= Source data =
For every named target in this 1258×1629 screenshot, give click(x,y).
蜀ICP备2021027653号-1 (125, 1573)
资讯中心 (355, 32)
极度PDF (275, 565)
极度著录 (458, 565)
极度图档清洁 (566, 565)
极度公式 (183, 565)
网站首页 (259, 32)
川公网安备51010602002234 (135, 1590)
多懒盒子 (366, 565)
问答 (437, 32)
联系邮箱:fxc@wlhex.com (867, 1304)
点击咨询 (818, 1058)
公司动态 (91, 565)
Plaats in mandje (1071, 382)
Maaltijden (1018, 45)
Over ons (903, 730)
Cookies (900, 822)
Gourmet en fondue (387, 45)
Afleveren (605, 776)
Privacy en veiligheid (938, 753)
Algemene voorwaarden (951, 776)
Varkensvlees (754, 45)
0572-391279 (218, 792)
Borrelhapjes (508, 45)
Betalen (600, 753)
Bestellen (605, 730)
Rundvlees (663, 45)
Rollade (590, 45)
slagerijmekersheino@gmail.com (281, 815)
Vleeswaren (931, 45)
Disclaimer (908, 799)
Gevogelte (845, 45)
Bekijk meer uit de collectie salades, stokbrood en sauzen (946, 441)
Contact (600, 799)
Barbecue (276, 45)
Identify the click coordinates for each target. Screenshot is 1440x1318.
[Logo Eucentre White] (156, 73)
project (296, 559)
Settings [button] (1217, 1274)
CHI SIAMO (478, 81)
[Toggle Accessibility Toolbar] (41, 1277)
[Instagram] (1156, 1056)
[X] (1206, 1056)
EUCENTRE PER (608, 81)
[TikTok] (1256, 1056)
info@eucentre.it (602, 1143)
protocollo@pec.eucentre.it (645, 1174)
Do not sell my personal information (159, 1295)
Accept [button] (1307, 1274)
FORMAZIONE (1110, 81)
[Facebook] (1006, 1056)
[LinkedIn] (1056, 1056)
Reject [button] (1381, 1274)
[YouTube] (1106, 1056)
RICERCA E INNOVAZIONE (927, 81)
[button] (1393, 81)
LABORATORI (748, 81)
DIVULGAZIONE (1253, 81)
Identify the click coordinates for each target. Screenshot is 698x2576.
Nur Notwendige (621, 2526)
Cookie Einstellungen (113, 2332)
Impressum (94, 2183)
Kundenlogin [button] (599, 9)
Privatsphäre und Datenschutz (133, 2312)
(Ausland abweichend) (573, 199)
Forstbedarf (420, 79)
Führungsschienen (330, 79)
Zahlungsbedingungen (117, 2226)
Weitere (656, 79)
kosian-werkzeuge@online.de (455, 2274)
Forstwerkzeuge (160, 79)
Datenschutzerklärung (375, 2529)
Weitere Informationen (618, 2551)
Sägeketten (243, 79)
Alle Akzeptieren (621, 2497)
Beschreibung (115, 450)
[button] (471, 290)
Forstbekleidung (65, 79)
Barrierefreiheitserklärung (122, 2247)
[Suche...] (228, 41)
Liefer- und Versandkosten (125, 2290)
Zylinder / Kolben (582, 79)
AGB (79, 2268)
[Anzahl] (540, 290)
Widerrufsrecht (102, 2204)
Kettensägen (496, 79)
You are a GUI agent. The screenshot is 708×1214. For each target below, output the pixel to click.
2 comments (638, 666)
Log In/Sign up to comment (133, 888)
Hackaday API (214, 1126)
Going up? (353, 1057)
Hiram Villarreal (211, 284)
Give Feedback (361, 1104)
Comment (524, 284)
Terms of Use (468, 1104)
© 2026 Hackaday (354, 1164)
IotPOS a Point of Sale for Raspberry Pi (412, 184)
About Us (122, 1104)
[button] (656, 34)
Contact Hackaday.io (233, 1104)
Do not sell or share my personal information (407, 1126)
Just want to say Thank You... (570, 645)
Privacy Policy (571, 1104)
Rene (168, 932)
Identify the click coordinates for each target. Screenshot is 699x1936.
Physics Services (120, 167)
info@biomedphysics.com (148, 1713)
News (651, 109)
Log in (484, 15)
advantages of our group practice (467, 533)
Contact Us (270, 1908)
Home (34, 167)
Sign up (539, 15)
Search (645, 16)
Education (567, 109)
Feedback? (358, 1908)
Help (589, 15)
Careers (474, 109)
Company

= What you should do =
Scan the material above. Return every line containing the string "personal".

= Solution for this exercise =
Do not sell my personal information (159, 1295)
Do not sell or share my personal information (407, 1126)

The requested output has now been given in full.